Coca-Cola aimed to capitalise on the bubble of interest surrounding non-dairy drinks through its acquisition in 2017 of the AdeZ brand of plant-based smoothies. It was rolled out in Europe in 2018, and the brand should get a dose of extra fizz given it’s been chosen by Coca-Cola as the drink used to trial its new paper bottle later this year, to try and add to its eco-credentials. It also expanded its range last year in the alternative dairy market by launching Simply Almond Milk branded products. Coca Cola’s share price is up 9% over the past year.
Hotel Chocolat in the FTSE Aim index has slipped comfortably into offering non-dairy alternatives as part of its expansive confectionary range.

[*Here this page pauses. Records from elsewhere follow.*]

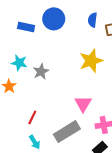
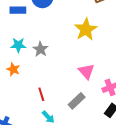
red line: (32, 117) -> (41, 94), turned -32
gray rectangle: (67, 132) -> (77, 101), size x0.7

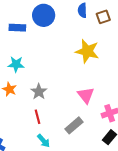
yellow star: (86, 29) -> (87, 51), turned -30
gray star: (40, 49) -> (39, 92), moved

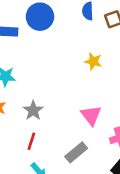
yellow star: (87, 51) -> (93, 61), size x0.6
red line: (37, 117) -> (31, 141), turned 32

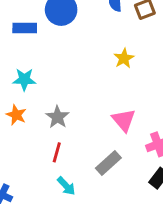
yellow star: (93, 61) -> (124, 58), turned 30

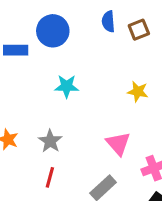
yellow star: (124, 58) -> (138, 92), moved, turned -30
cyan star: (24, 79) -> (67, 86), moved

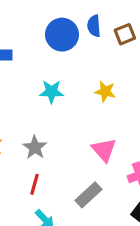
blue circle: (53, 31) -> (62, 35), moved
yellow star: (138, 92) -> (105, 92), moved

It offers vegan chocolate selections made with nutmilk and also vegan mixes for use with its Velvetiser home creative kit. Its share price has risen 8% over the past year.
For investors looking further afield for a vegan play and don’t wish to invest any money in companies which could involve animals in some way, there are other sectors to choose from, including transportation and technology stocks. However, investors will have to do their homework, as there is a risk that animals may have been involved in R&D in some element of the process, for example in the past even the space sector has used animals for testing, prior to human missions.

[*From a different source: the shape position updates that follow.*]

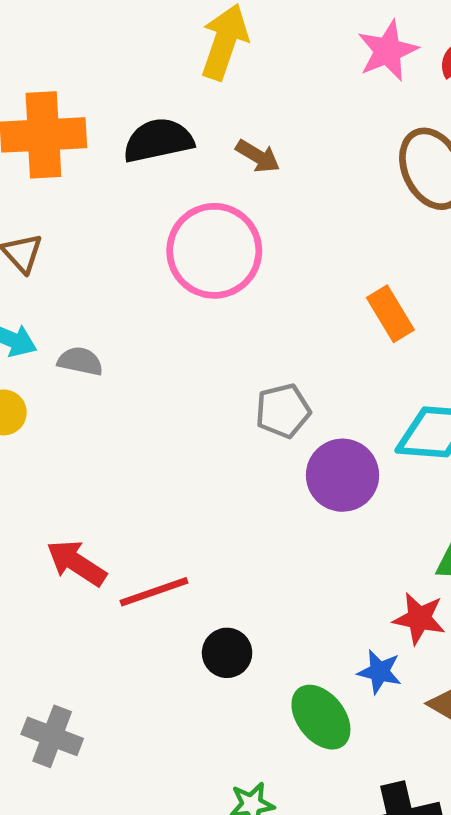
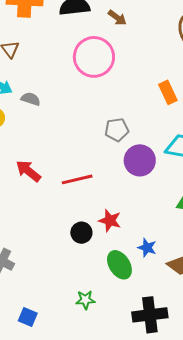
red arrow: (76, 563) -> (28, 171), moved
red line: (154, 592) -> (77, 179), moved
red star: (419, 618) -> (110, 221), moved

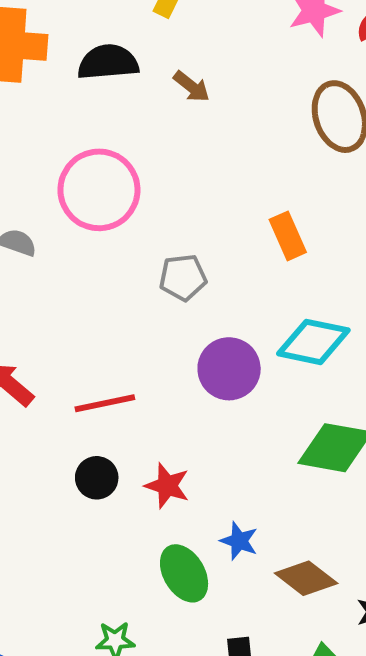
pink circle: (94, 57) -> (99, 190), moved
gray pentagon: (117, 130) -> (183, 277), moved
black circle: (81, 233) -> (97, 478), moved

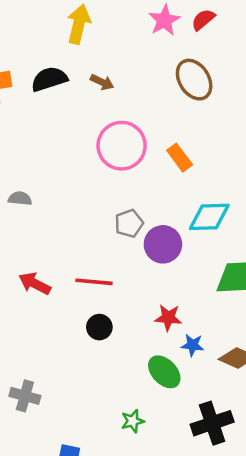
pink circle: (99, 190) -> (122, 146), moved
gray pentagon: (183, 277) -> (129, 223), moved
red line: (105, 403) -> (94, 282), turned 30
red star: (167, 486) -> (168, 318), moved

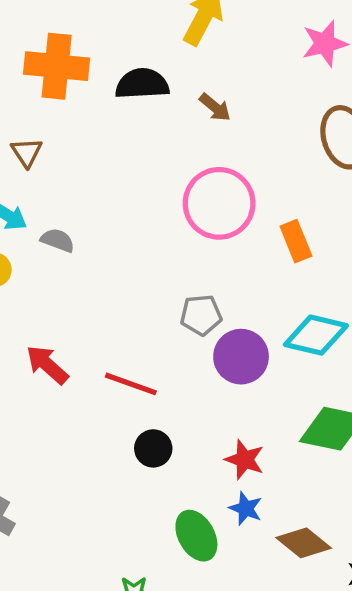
red star: (168, 318) -> (245, 460), moved
black circle: (99, 327) -> (153, 448), moved

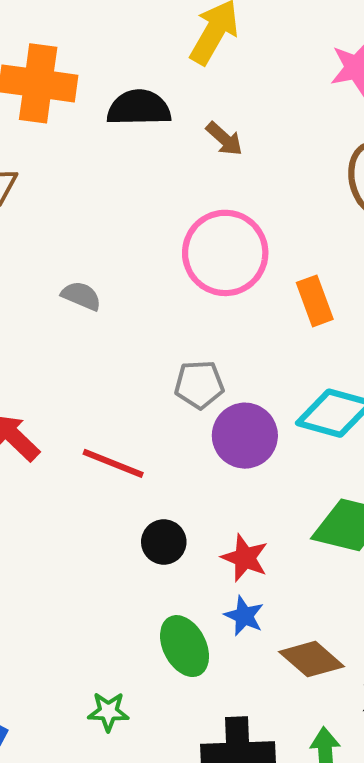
gray semicircle: (58, 240) -> (81, 296), moved
black circle: (153, 448) -> (164, 542), moved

Microsoft is one technology company which is held by the Vegan Climate ETF* as none of its activities are perceived to exploit animals. It has also made strides in reducing emissions and aims to be carbon negative by 2030 to limit harm to the planet overall.
Even though Apple is not usually associated with animal welfare, it’s also considered to be vegan friendly and is held by the Vegan climate ETF. It has purchased 4 gigawatts of renewable energy and is partnering with Conservation International to invest in forests and ecosystems with the aim of removing 1 million metric tonnes of carbon from the atmosphere.

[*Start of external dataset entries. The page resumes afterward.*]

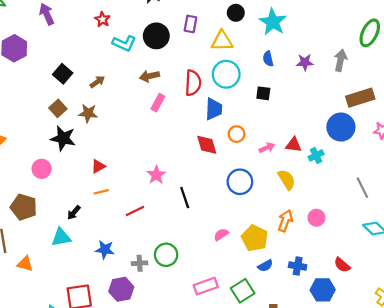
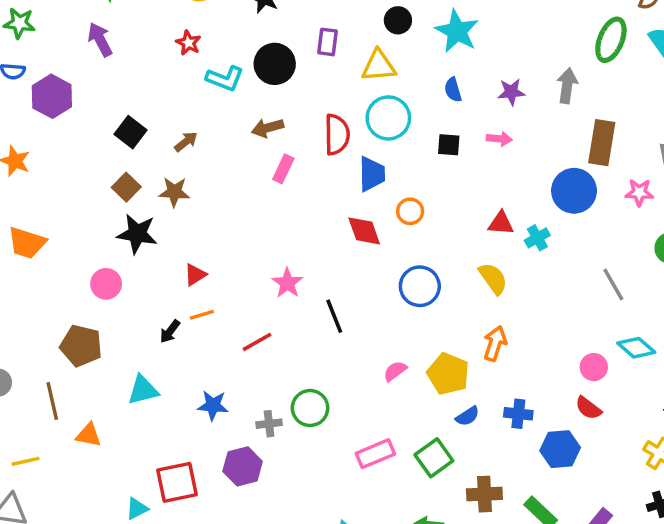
brown rectangle: (360, 98) -> (602, 143), turned -60
pink arrow: (267, 148) -> (499, 139), moved, turned 32
black arrow: (74, 213) -> (170, 331), moved
pink circle: (316, 218) -> (594, 367), moved

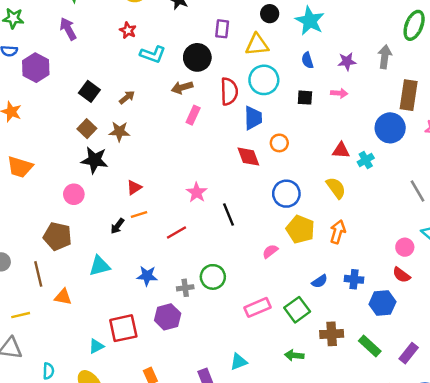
black circle: (275, 64) -> (197, 57), moved
yellow pentagon: (448, 374) -> (300, 229), moved

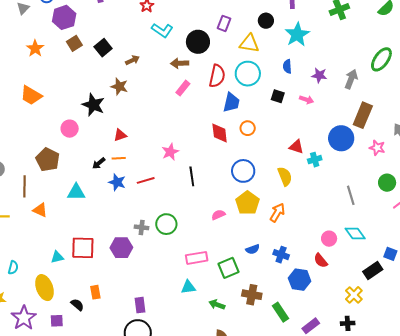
brown square: (87, 129) -> (74, 43), moved
blue star: (147, 276) -> (117, 182), moved
cyan triangle: (239, 362) -> (188, 287), moved

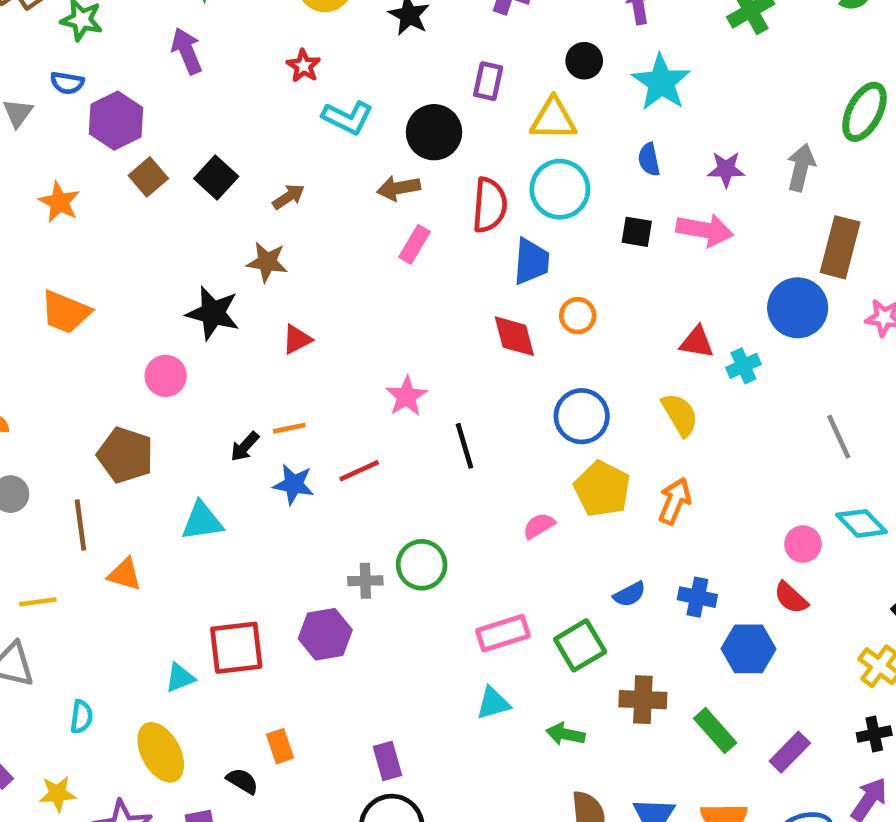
pink arrow: (307, 100) -> (705, 230), size x1.6
red triangle: (120, 135) -> (297, 339), moved

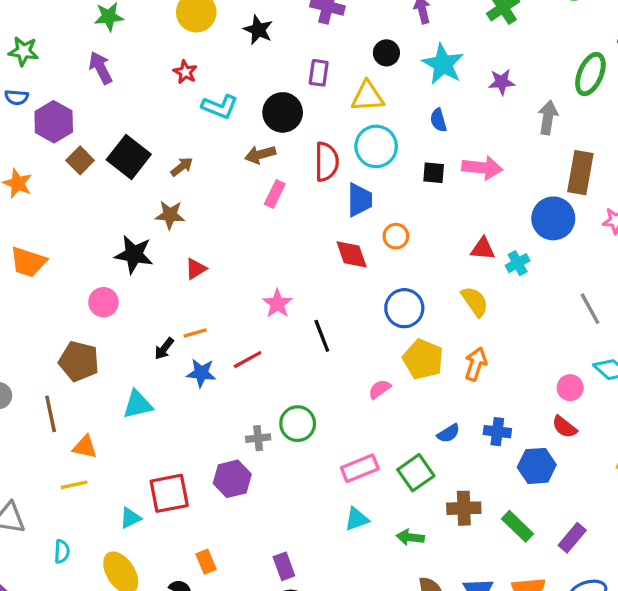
purple star: (726, 169) -> (502, 82), moved
black square: (216, 177) -> (129, 157), size x1.4
yellow line: (38, 602) -> (74, 485), moved

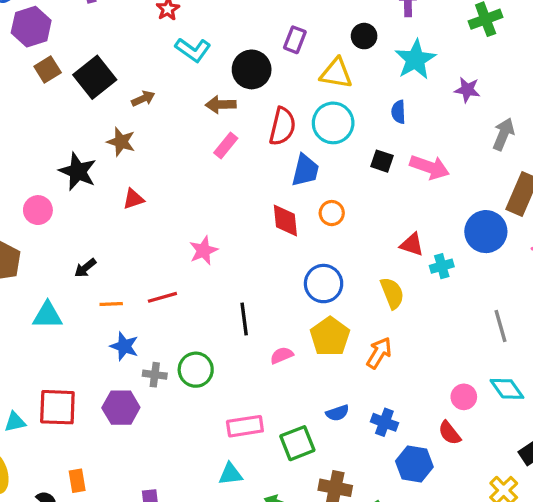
orange line: (195, 333) -> (111, 304), moved
black line: (322, 336) -> (244, 319), moved
blue star: (201, 373) -> (124, 346), moved

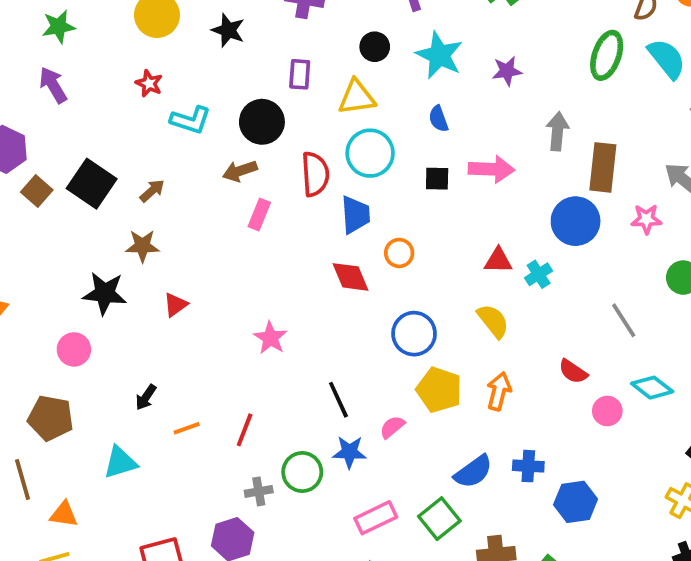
gray arrow: (504, 134) -> (557, 131), moved
red line: (162, 297) -> (245, 430), moved, turned -36
blue star: (124, 346) -> (349, 452), moved
blue semicircle: (337, 413) -> (473, 472), size x1.5
red semicircle: (450, 433) -> (573, 371), moved

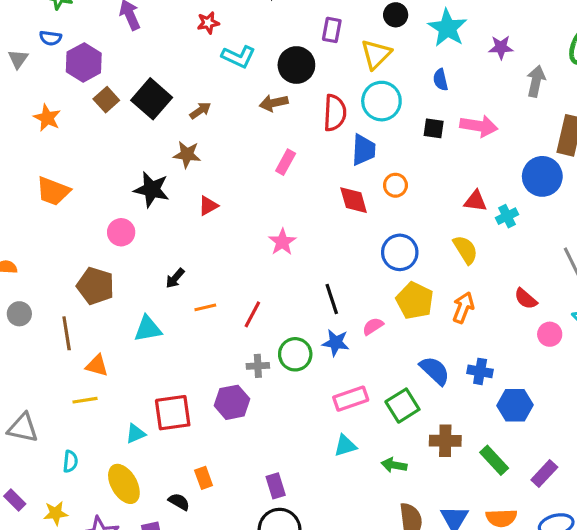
red star: (149, 83) -> (208, 23), turned 30
yellow triangle: (357, 97) -> (376, 54), turned -44
gray arrow: (557, 131) -> (536, 81), moved
pink rectangle: (259, 214) -> (286, 162), moved
blue semicircle: (473, 472) -> (435, 371), turned -108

The semiconductor maker Intel is another stock to consider for its environmental credentials as it has a goal to rely on renewable energy for all its global electricity use.
Payment firms Mastercard and Visa are also among the Vegan Climate ETF’s top ten holdings, as they are also considered to be climate friendly. Mastercard sources renewable energy for 100% of its global operations and is involved in cross-sector initiatives such as the Greener Payments Partnership. Visa has transitioned to 100% renewable energy for its offices and data centres and is included in the Dow Jones Sustainability North American Index.
*The US Vegan Climate ETF is not set up on the Hargreaves Lansdown platform for regulatory reasons. This ETF is traded in the US on the NYSE and as a result the issuer has decided not to produce a KIID – this is the case with the majority of US ETF’s.
Post MiFID II, issuers for certain securities have to produce a KIID (Key Investor Information Document) in order to enable retail investment.